Effect of scan strategy and substrate preheating on crack formation in IN738LC Ni-based superalloy during laser powder bed fusion

Manufacturing high-volume γ´-strengthened Ni-based superalloys by laser powder bed fusion process (LPBF) remains challenging due to the material's high susceptibility to cracking. This study explored the effects of scanning strategy and substrate preheating on the residual stress distribution and crack formation in LPBF-fabricated Ni-based superalloy IN738LC using non-destructive techniques such as X-ray diffraction and neutron diffraction. A three-dimensional finite element model was developed to numerically analyze the temperature field and thermal stress evolution. Crack-free IN738LC components were successfully produced by effectively managing thermal history and residual stress distribution during the LPBF process. The results revealed that hot cracking was closely linked to the thermal stress levels on the side or top surfaces of the as-built IN738LC specimens. The chessboard scanning strategy and substrate preheating promoted heat accumulation and reduced residual stress, thereby lowering the risk of cracking.

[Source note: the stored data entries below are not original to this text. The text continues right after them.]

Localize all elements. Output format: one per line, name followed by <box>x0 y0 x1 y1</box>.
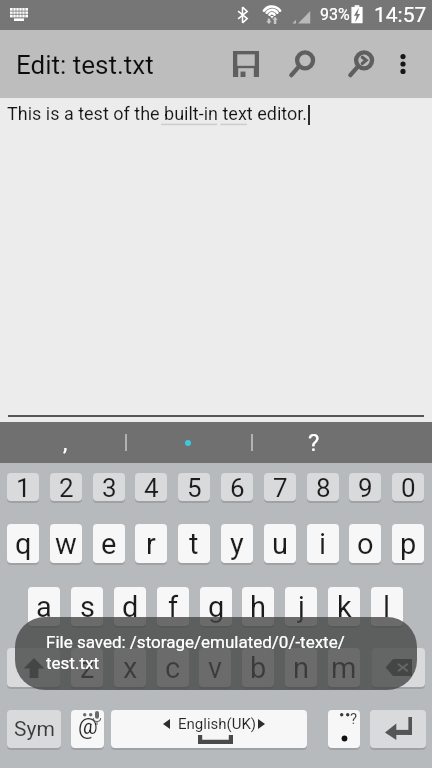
staticText: a <box>36 590 52 624</box>
button[interactable]: c <box>157 648 189 687</box>
staticText: c <box>165 651 181 685</box>
staticText: n <box>293 651 310 685</box>
button[interactable]: , <box>55 429 75 457</box>
staticText: u <box>272 527 288 561</box>
staticText: 7 <box>273 473 288 501</box>
button[interactable]: Voice input <box>71 710 104 748</box>
staticText: 3 <box>102 473 117 501</box>
staticText: p <box>400 527 417 561</box>
staticText: 1 <box>16 473 31 501</box>
staticText: j <box>298 590 305 624</box>
staticText: File saved: /storage/emulated/0/-texte/ … <box>46 632 345 674</box>
button[interactable]: u <box>264 524 296 563</box>
button[interactable]: 8 <box>307 473 339 501</box>
staticText: g <box>208 590 225 624</box>
button[interactable]: x <box>114 648 146 687</box>
staticText: w <box>55 527 77 561</box>
button[interactable]: r <box>135 524 167 563</box>
staticText: Edit: test.txt <box>16 50 154 80</box>
staticText: 93% <box>320 5 350 24</box>
button[interactable]: s <box>71 587 103 626</box>
button[interactable]: Period <box>328 710 360 748</box>
staticText: r <box>146 527 156 561</box>
button[interactable]: d <box>114 587 146 626</box>
button[interactable]: Save <box>222 30 270 98</box>
button[interactable]: n <box>285 648 317 687</box>
button[interactable]: 5 <box>178 473 210 501</box>
staticText: 9 <box>358 473 373 501</box>
button[interactable]: ? <box>303 429 325 457</box>
button[interactable]: 4 <box>135 473 167 501</box>
staticText: English(UK) <box>178 715 257 733</box>
staticText: 0 <box>401 473 416 501</box>
staticText: 14:57 <box>374 3 427 28</box>
staticText: i <box>319 527 327 561</box>
staticText: t <box>189 527 199 561</box>
staticText: l <box>383 590 391 624</box>
button[interactable]: 3 <box>93 473 125 501</box>
staticText: h <box>250 590 266 624</box>
staticText: z <box>80 651 95 685</box>
button[interactable]: v <box>199 648 231 687</box>
button[interactable]: 7 <box>264 473 296 501</box>
staticText: 5 <box>187 473 202 501</box>
button[interactable]: 2 <box>50 473 82 501</box>
staticText: b <box>250 651 267 685</box>
staticText: 6 <box>230 473 245 501</box>
button[interactable]: z <box>71 648 103 687</box>
button[interactable]: Space <box>111 710 307 748</box>
staticText: , <box>63 430 68 456</box>
staticText: d <box>122 590 139 624</box>
staticText: @ <box>78 714 98 740</box>
staticText: x <box>123 651 138 685</box>
button[interactable]: q <box>7 524 39 563</box>
button[interactable]: o <box>349 524 381 563</box>
button[interactable]: y <box>221 524 253 563</box>
button[interactable]: a <box>28 587 60 626</box>
button[interactable]: h <box>242 587 274 626</box>
button[interactable]: 9 <box>349 473 381 501</box>
staticText: m <box>331 651 357 685</box>
button[interactable]: More options <box>379 30 427 98</box>
staticText: e <box>101 527 117 561</box>
staticText: q <box>15 527 32 561</box>
staticText: s <box>80 590 95 624</box>
button[interactable]: i <box>307 524 339 563</box>
staticText: 8 <box>316 473 331 501</box>
staticText: y <box>230 527 244 561</box>
button[interactable]: b <box>242 648 274 687</box>
button[interactable] <box>165 429 211 457</box>
button[interactable]: j <box>285 587 317 626</box>
staticText: f <box>168 590 179 624</box>
staticText: Sym <box>14 717 55 742</box>
button[interactable]: l <box>371 587 403 626</box>
button[interactable]: t <box>178 524 210 563</box>
staticText: 4 <box>144 473 159 501</box>
button[interactable]: 1 <box>7 473 39 501</box>
button[interactable]: w <box>50 524 82 563</box>
staticText: 2 <box>59 473 74 501</box>
button[interactable]: Search <box>278 30 326 98</box>
button[interactable]: k <box>328 587 360 626</box>
staticText: k <box>337 590 352 624</box>
staticText: ? <box>350 710 358 728</box>
button[interactable]: Enter <box>370 710 426 748</box>
button[interactable]: Sym <box>7 710 61 748</box>
button[interactable]: p <box>392 524 424 563</box>
staticText: v <box>208 651 223 685</box>
button[interactable]: e <box>93 524 125 563</box>
button[interactable]: Backspace <box>372 648 425 687</box>
button[interactable]: Find next <box>337 30 385 98</box>
button[interactable]: Shift <box>7 648 60 687</box>
button[interactable]: f <box>157 587 189 626</box>
button[interactable]: 6 <box>221 473 253 501</box>
staticText: This is a test of the built-in text edit… <box>7 103 308 124</box>
staticText: ? <box>308 429 320 457</box>
staticText: o <box>357 527 374 561</box>
button[interactable]: g <box>200 587 232 626</box>
button[interactable]: m <box>328 648 360 687</box>
button[interactable]: 0 <box>392 473 424 501</box>
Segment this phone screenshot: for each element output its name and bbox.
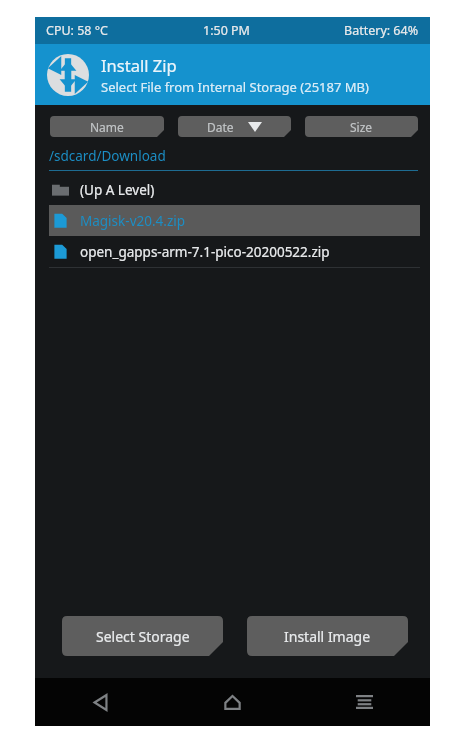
- staticText: Install Image: [284, 627, 371, 646]
- button[interactable]: Date: [178, 116, 291, 137]
- button[interactable]: Install Image: [247, 616, 408, 656]
- staticText: CPU: 58 °C: [46, 22, 109, 39]
- staticText: 1:50 PM: [203, 22, 250, 39]
- staticText: Date: [207, 119, 234, 135]
- button[interactable]: open_gapps-arm-7.1-pico-20200522.zip: [49, 236, 420, 267]
- staticText: Size: [350, 119, 373, 135]
- staticText: Name: [90, 119, 124, 135]
- staticText: Battery: 64%: [344, 22, 419, 39]
- staticText: (Up A Level): [80, 181, 155, 199]
- staticText: /sdcard/Download: [49, 147, 166, 165]
- button[interactable]: Size: [305, 116, 418, 137]
- staticText: Magisk-v20.4.zip: [80, 212, 186, 230]
- button[interactable]: (Up A Level): [49, 174, 420, 205]
- staticText: Select File from Internal Storage (25187…: [101, 78, 369, 96]
- staticText: open_gapps-arm-7.1-pico-20200522.zip: [80, 243, 330, 261]
- button[interactable]: Magisk-v20.4.zip: [49, 205, 420, 236]
- staticText: Install Zip: [101, 54, 177, 76]
- staticText: Select Storage: [96, 627, 190, 646]
- button[interactable]: Recent apps: [298, 678, 430, 726]
- button[interactable]: Select Storage: [62, 616, 223, 656]
- button[interactable]: Home: [166, 678, 298, 726]
- button[interactable]: Back: [35, 678, 166, 726]
- button[interactable]: Name: [50, 116, 164, 137]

These findings offer valuable insights into the relationship between residual stress and crack formation in LPBF-processed IN738LC alloys. •Residual stress distribution in LPBF IN738LC samples was detected by XRD and neutron diffraction.•A FEA model was developed to study temperature and thermal stress under different scan strategies.•The chessboard scanning strategy was favorable for heat accumulation and residual stress reduction.•Hot cracking was successfully inhibited by modifying the scan strategy and substrate preheating.